## What the exercise asks
Your task is to output the entries below word for word.

## Available records
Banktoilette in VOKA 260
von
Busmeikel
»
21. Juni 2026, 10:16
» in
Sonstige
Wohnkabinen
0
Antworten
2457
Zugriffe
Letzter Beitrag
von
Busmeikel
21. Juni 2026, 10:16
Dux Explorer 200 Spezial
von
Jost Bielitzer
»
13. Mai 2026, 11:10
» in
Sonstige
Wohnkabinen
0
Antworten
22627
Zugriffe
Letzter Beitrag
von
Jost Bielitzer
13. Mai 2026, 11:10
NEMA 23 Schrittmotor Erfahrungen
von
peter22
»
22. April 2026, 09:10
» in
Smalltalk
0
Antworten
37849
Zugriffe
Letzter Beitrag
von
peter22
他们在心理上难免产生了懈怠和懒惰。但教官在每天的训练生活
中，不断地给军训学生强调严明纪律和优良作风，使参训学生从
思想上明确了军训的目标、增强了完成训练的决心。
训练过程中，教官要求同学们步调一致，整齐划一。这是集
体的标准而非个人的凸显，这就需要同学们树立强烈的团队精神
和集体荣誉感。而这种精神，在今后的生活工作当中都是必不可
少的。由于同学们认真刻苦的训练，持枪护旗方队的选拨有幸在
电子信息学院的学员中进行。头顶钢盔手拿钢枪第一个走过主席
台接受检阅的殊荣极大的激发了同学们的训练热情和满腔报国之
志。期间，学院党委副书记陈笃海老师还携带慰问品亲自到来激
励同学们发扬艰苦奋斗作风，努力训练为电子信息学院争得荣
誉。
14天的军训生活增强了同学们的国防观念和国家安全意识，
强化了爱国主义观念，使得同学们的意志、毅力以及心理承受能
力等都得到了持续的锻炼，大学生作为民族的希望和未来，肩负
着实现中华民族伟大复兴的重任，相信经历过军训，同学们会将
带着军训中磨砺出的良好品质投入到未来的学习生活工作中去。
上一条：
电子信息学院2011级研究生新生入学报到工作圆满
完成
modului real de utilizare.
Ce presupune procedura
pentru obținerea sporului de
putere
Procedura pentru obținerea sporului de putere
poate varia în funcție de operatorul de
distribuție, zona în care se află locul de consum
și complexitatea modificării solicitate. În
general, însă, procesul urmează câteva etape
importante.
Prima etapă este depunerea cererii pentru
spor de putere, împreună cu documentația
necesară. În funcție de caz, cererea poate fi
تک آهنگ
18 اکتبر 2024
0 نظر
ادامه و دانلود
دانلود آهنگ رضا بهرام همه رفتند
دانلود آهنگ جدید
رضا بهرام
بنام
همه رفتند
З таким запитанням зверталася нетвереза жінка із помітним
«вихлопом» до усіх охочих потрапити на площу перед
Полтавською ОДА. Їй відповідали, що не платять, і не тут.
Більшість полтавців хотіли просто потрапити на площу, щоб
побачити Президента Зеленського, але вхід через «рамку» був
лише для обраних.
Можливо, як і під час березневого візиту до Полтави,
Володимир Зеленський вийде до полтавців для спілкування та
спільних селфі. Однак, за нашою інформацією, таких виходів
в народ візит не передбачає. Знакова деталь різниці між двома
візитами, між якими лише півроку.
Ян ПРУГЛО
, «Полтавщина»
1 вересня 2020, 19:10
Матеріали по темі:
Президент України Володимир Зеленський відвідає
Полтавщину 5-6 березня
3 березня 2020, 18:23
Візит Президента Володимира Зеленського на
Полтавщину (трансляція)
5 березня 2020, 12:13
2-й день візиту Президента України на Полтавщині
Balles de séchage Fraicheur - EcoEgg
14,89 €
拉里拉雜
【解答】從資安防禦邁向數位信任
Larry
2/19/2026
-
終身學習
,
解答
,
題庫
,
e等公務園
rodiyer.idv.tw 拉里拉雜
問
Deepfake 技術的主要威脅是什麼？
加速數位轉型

## Answer area
Banktoilette in VOKA 260
von
Busmeikel
»
21. Juni 2026, 10:16
» in
Sonstige
Wohnkabinen
0
Antworten
2457
Zugriffe
Letzter Beitrag
von
Busmeikel
21. Juni 2026, 10:16
Dux Explorer 200 Spezial
von
Jost Bielitzer
»
13. Mai 2026, 11:10
» in
Sonstige
Wohnkabinen
0
Antworten
22627
Zugriffe
Letzter Beitrag
von
Jost Bielitzer
13. Mai 2026, 11:10
NEMA 23 Schrittmotor Erfahrungen
von
peter22
»
22. April 2026, 09:10
» in
Smalltalk
0
Antworten
37849
Zugriffe
Letzter Beitrag
von
peter22
他们在心理上难免产生了懈怠和懒惰。但教官在每天的训练生活
中，不断地给军训学生强调严明纪律和优良作风，使参训学生从
思想上明确了军训的目标、增强了完成训练的决心。
训练过程中，教官要求同学们步调一致，整齐划一。这是集
体的标准而非个人的凸显，这就需要同学们树立强烈的团队精神
和集体荣誉感。而这种精神，在今后的生活工作当中都是必不可
少的。由于同学们认真刻苦的训练，持枪护旗方队的选拨有幸在
电子信息学院的学员中进行。头顶钢盔手拿钢枪第一个走过主席
台接受检阅的殊荣极大的激发了同学们的训练热情和满腔报国之
志。期间，学院党委副书记陈笃海老师还携带慰问品亲自到来激
励同学们发扬艰苦奋斗作风，努力训练为电子信息学院争得荣
誉。
14天的军训生活增强了同学们的国防观念和国家安全意识，
强化了爱国主义观念，使得同学们的意志、毅力以及心理承受能
力等都得到了持续的锻炼，大学生作为民族的希望和未来，肩负
着实现中华民族伟大复兴的重任，相信经历过军训，同学们会将
带着军训中磨砺出的良好品质投入到未来的学习生活工作中去。
上一条：
电子信息学院2011级研究生新生入学报到工作圆满
完成
modului real de utilizare.
Ce presupune procedura
pentru obținerea sporului de
putere
Procedura pentru obținerea sporului de putere
poate varia în funcție de operatorul de
distribuție, zona în care se află locul de consum
și complexitatea modificării solicitate. În
general, însă, procesul urmează câteva etape
importante.
Prima etapă este depunerea cererii pentru
spor de putere, împreună cu documentația
necesară. În funcție de caz, cererea poate fi
تک آهنگ
18 اکتبر 2024
0 نظر
ادامه و دانلود
دانلود آهنگ رضا بهرام همه رفتند
دانلود آهنگ جدید
رضا بهرام
بنام
همه رفتند
З таким запитанням зверталася нетвереза жінка із помітним
«вихлопом» до усіх охочих потрапити на площу перед
Полтавською ОДА. Їй відповідали, що не платять, і не тут.
Більшість полтавців хотіли просто потрапити на площу, щоб
побачити Президента Зеленського, але вхід через «рамку» був
лише для обраних.
Можливо, як і під час березневого візиту до Полтави,
Володимир Зеленський вийде до полтавців для спілкування та
спільних селфі. Однак, за нашою інформацією, таких виходів
в народ візит не передбачає. Знакова деталь різниці між двома
візитами, між якими лише півроку.
Ян ПРУГЛО
, «Полтавщина»
1 вересня 2020, 19:10
Матеріали по темі:
Президент України Володимир Зеленський відвідає
Полтавщину 5-6 березня
3 березня 2020, 18:23
Візит Президента Володимира Зеленського на
Полтавщину (трансляція)
5 березня 2020, 12:13
2-й день візиту Президента України на Полтавщині
Balles de séchage Fraicheur - EcoEgg
14,89 €
拉里拉雜
【解答】從資安防禦邁向數位信任
Larry
2/19/2026
-
終身學習
,
解答
,
題庫
,
e等公務園
rodiyer.idv.tw 拉里拉雜
問
Deepfake 技術的主要威脅是什麼？
加速數位轉型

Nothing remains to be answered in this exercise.